### DATASET RECORDS
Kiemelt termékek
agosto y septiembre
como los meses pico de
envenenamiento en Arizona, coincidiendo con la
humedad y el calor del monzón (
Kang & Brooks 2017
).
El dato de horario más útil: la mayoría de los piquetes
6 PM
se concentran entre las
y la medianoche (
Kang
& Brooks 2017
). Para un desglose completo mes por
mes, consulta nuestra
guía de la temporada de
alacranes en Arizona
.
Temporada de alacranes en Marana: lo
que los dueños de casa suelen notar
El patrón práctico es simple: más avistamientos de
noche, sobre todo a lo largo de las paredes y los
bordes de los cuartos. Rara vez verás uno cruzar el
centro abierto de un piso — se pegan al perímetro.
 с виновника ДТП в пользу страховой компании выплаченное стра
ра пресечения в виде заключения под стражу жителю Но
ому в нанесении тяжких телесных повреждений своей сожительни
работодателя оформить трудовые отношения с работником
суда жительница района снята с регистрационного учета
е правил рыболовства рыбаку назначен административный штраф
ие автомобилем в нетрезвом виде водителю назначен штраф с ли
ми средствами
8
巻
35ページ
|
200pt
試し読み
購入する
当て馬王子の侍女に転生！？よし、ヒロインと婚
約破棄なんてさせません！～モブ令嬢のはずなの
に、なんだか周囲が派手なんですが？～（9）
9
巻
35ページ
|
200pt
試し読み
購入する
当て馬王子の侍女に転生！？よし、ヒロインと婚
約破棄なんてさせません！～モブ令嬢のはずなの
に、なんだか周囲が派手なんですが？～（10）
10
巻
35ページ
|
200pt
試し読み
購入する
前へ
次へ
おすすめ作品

### ASSIGNMENT
Extract from the data every line where "Arizona" shows up.

### EXPECTED OUTPUT
envenenamiento en Arizona, coincidiendo con la
alacranes en Arizona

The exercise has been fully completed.